══ DATA FOR PROCESSING

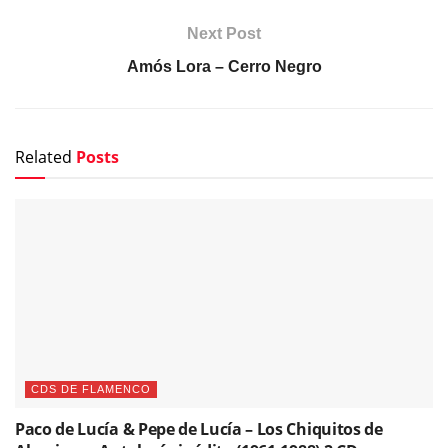
Next Post
Amós Lora – Cerro Negro
Related
Posts
CDS DE FLAMENCO
Paco de Lucía & Pepe de Lucía – Los Chiquitos de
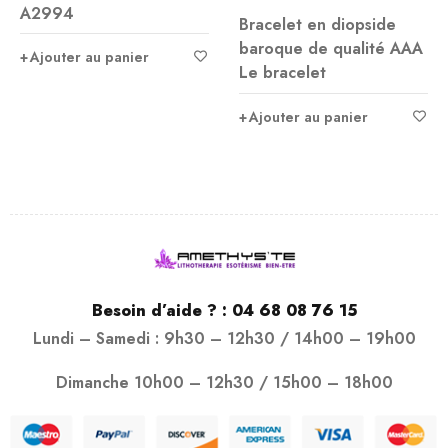
A2994
Bracelet en diopside
baroque de qualité AAA
Ajouter au panier
Le bracelet
Ajouter au panier
Besoin d’aide ? :
04 68 08 76 15
Lundi – Samedi : 9h30 – 12h30 / 14h00 – 19h00
Dimanche 10h00 – 12h30 / 15h00 – 18h00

════

# EXERCISE PROMPT
The line with "Lundi – Samedi : 9h30 – 12h30 / 14h00 – 19h00" through the last line of the entries above: output exactly those lines and nothing else.

# ANSWER BOX
Lundi – Samedi : 9h30 – 12h30 / 14h00 – 19h00
Dimanche 10h00 – 12h30 / 15h00 – 18h00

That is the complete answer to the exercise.